EXERCISE
Print the listing exactly.

[[ INFORMATION GIVEN, beginning ]]

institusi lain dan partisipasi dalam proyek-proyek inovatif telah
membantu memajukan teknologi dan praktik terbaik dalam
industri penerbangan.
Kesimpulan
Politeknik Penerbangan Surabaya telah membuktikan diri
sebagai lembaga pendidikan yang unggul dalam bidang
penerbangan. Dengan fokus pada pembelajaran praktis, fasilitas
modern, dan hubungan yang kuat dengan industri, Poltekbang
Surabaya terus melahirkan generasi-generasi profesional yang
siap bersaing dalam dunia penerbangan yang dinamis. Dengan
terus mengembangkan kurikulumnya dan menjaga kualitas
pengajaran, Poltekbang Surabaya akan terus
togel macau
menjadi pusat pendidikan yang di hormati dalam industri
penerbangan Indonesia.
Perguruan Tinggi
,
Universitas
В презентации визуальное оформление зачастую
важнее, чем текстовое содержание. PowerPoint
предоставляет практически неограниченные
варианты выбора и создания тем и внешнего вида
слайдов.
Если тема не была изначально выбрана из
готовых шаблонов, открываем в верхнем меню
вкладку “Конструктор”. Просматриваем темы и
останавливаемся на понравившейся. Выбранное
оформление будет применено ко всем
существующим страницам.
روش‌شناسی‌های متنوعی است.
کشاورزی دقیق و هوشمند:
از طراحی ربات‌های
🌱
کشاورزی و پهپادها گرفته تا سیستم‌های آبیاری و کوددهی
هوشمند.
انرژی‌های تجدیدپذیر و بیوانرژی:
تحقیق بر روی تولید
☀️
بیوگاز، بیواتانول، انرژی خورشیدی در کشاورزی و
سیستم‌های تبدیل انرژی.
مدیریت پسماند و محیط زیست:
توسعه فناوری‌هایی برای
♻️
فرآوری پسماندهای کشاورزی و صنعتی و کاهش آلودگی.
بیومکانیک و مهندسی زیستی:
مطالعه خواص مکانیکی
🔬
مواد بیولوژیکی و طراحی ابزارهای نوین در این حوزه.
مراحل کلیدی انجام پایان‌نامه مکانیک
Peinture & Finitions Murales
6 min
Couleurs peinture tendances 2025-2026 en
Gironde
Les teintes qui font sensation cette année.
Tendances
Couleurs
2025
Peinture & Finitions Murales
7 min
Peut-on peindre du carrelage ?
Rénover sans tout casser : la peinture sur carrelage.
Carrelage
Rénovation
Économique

[[ INFORMATION GIVEN, end ]]

RESPONSE TO THIS EXERCISE
institusi lain dan partisipasi dalam proyek-proyek inovatif telah
membantu memajukan teknologi dan praktik terbaik dalam
industri penerbangan.
Kesimpulan
Politeknik Penerbangan Surabaya telah membuktikan diri
sebagai lembaga pendidikan yang unggul dalam bidang
penerbangan. Dengan fokus pada pembelajaran praktis, fasilitas
modern, dan hubungan yang kuat dengan industri, Poltekbang
Surabaya terus melahirkan generasi-generasi profesional yang
siap bersaing dalam dunia penerbangan yang dinamis. Dengan
terus mengembangkan kurikulumnya dan menjaga kualitas
pengajaran, Poltekbang Surabaya akan terus
togel macau
menjadi pusat pendidikan yang di hormati dalam industri
penerbangan Indonesia.
Perguruan Tinggi
,
Universitas
В презентации визуальное оформление зачастую
важнее, чем текстовое содержание. PowerPoint
предоставляет практически неограниченные
варианты выбора и создания тем и внешнего вида
слайдов.
Если тема не была изначально выбрана из
готовых шаблонов, открываем в верхнем меню
вкладку “Конструктор”. Просматриваем темы и
останавливаемся на понравившейся. Выбранное
оформление будет применено ко всем
существующим страницам.
روش‌شناسی‌های متنوعی است.
کشاورزی دقیق و هوشمند:
از طراحی ربات‌های
🌱
کشاورزی و پهپادها گرفته تا سیستم‌های آبیاری و کوددهی
هوشمند.
انرژی‌های تجدیدپذیر و بیوانرژی:
تحقیق بر روی تولید
☀️
بیوگاز، بیواتانول، انرژی خورشیدی در کشاورزی و
سیستم‌های تبدیل انرژی.
مدیریت پسماند و محیط زیست:
توسعه فناوری‌هایی برای
♻️
فرآوری پسماندهای کشاورزی و صنعتی و کاهش آلودگی.
بیومکانیک و مهندسی زیستی:
مطالعه خواص مکانیکی
🔬
مواد بیولوژیکی و طراحی ابزارهای نوین در این حوزه.
مراحل کلیدی انجام پایان‌نامه مکانیک
Peinture & Finitions Murales
6 min
Couleurs peinture tendances 2025-2026 en
Gironde
Les teintes qui font sensation cette année.
Tendances
Couleurs
2025
Peinture & Finitions Murales
7 min
Peut-on peindre du carrelage ?
Rénover sans tout casser : la peinture sur carrelage.
Carrelage
Rénovation
Économique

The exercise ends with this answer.